The others take refuge in a house and Jerry tells them the legend of Bloody Bill Anderson: a Confederate war criminal on the run from the Union who was brutally executed by the people of Sunset Valley for his crimes, though not before Bill could make a deal with the Devil grating him supernatural powers. They hear Sondra's cry's outside and upon investigating, find her mutilated body. Buck panics and runs off on his own and Avery fights Earl, wrestling a gun from him when the zombies attack, forcing them to fight together. Mandy, Gwen and Jerry are separated and go off on their own. Buck runs in circles, with every direction he takes leading back to Sunset Valley. He encounters Sandra and other zombies with Bill, who walks up and crushes his skull in his bare hands and the population sign increases to 102.

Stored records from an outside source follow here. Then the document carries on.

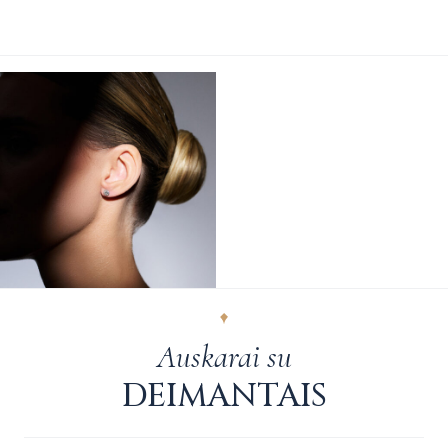
Auskarai su
DEIMANTAIS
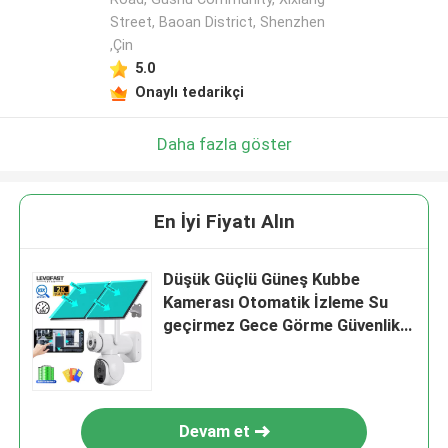
Street, Baoan District, Shenzhen
,Çin
5.0
Onaylı tedarikçi
Daha fazla göster
En İyi Fiyatı Alın
Düşük Güçlü Güneş Kubbe
Kamerası Otomatik İzleme Su
geçirmez Gece Görme Güvenlik
CCTV Kamera
Devam et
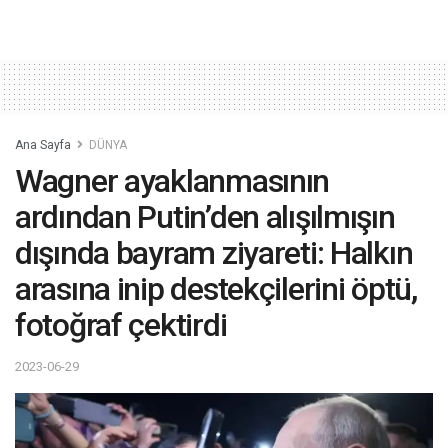
Ana Sayfa
DÜNYA
Wagner ayaklanmasının
ardından Putin’den alışılmışın
dışında bayram ziyareti: Halkın
arasına inip destekçilerini öptü,
fotoğraf çektirdi
2023-06-29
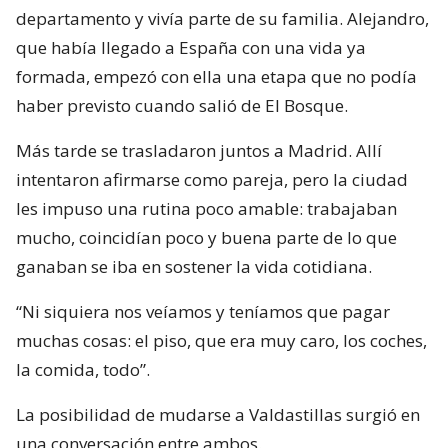
departamento y vivía parte de su familia. Alejandro,
que había llegado a España con una vida ya
formada, empezó con ella una etapa que no podía
haber previsto cuando salió de El Bosque.
Más tarde se trasladaron juntos a Madrid. Allí
intentaron afirmarse como pareja, pero la ciudad
les impuso una rutina poco amable: trabajaban
mucho, coincidían poco y buena parte de lo que
ganaban se iba en sostener la vida cotidiana.
“Ni siquiera nos veíamos y teníamos que pagar
muchas cosas: el piso, que era muy caro, los coches,
la comida, todo”.
La posibilidad de mudarse a Valdastillas surgió en
una conversación entre ambos.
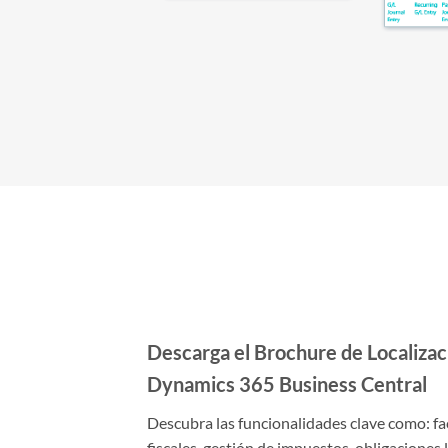
Descarga el Brochure de Localiza
Dynamics 365 Business Central
Descubra las funcionalidades clave como: fa
fiscales, gestión de impuestos, obligacione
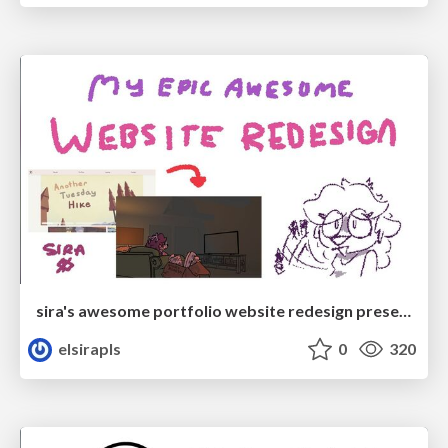
sira's awesome portfolio website redesign presentation
elsirapls
0
320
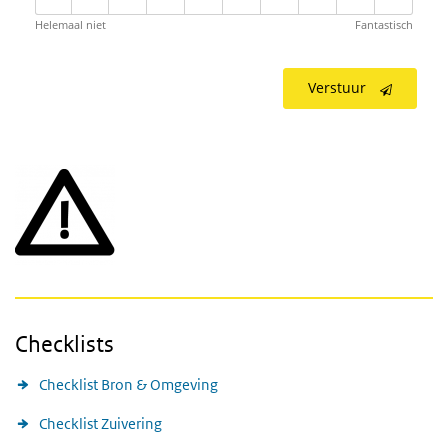
Helemaal niet
Fantastisch
Verstuur
Checklists
Checklist Bron & Omgeving
Checklist Zuivering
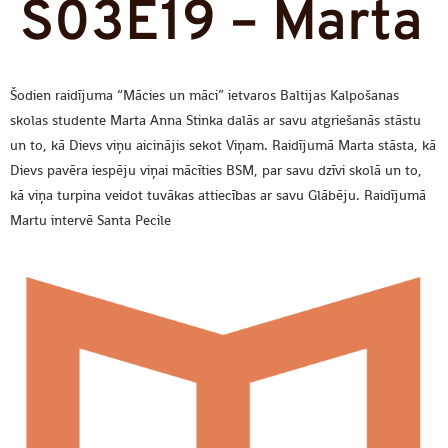
S03E19 – Marta
Šodien raidījuma “Mācies un māci” ietvaros Baltijas Kalpošanas
skolas studente Marta Anna Stinka dalās ar savu atgriešanās stāstu
un to, kā Dievs viņu aicinājis sekot Viņam. Raidījumā Marta stāsta, kā
Dievs pavēra iespēju viņai mācīties BSM, par savu dzīvi skolā un to,
kā viņa turpina veidot tuvākas attiecības ar savu Glābēju. Raidījumā
Martu intervē Santa Pecile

Mandy, Gwen, and Jerry take refuge in another house where they find a picture of Mary Anderson (who bears a striking resemblance to Gwen), with a note to Bill on the back. Jerry explains Mary was Bill's younger sister who was hanged by the people of Sunset Valley due to her family ties to Bill and he retaliated by attacking the town. Jerry starts showing delusions and succumbing to his zombie bite. Earl and Avery burst join them and the group resolves to get Jerry to a hospital but Gwen worries about Buck. When Avery opens the door, Bloody Bill stabs him with his rapier and his zombies flood into the house. The remaining four run upstairs and barricade themselves in a room with furniture when Jerry fully zombifies and attacks Earl. Gwen shoots Jerry and Earl, realizing he will zombify, offers to stay behind while the girls escape. He loads up on the last of his cocaine as the zombies break through the barricade. He shoots many of them before encountering Bill. He begins choking Earl, who has a single grenade with him and pulls the pin, dropping it at their feet. It goes off as Gwen and Mandy run away and the population sign inexplicably shows 106, despite only 3 more lives being taken (Avery, Jerry and Earl).

Mandy and Gwen are confronted seemingly by Earl, dressed in Bill's clothes. He pulls out Bill's rapier and stabs Mandy as Earl's removed face falls off Bill's face. Bill chases Gwen who runs but finds herself always returning to the town. The zombies chase her to the church, where Bill keeps a shrine to Mary. It's then that Gwen gets the idea to impersonate Mary, and is able to grab Bill's rapier while hugging him. She uses the sword to decapitate Bill, killing all his zombies in the process. As she is leaving, the town population sign has once again, inexplicably increased, now at 107.

== Cast ==
- Chelsea Jean as Gwen / Mary Anderson
- Jeremy Bouvet as Bloody Bill Anderson
- Denise Boutte as Mandy
- Matt Marraccini as Jerry
- Kandis Erickson as Sondra
- Gregory Bastien as Earl
- Scott Carson as Avery
- Steven Glinn as Buck
- Dean N. Arevalo as Darrell

==Production==

The Film had an estimated budget of $750,000 This was the first in house movie produced by the Asylum.

== Reception ==
The film received very mixed retrospective reviews.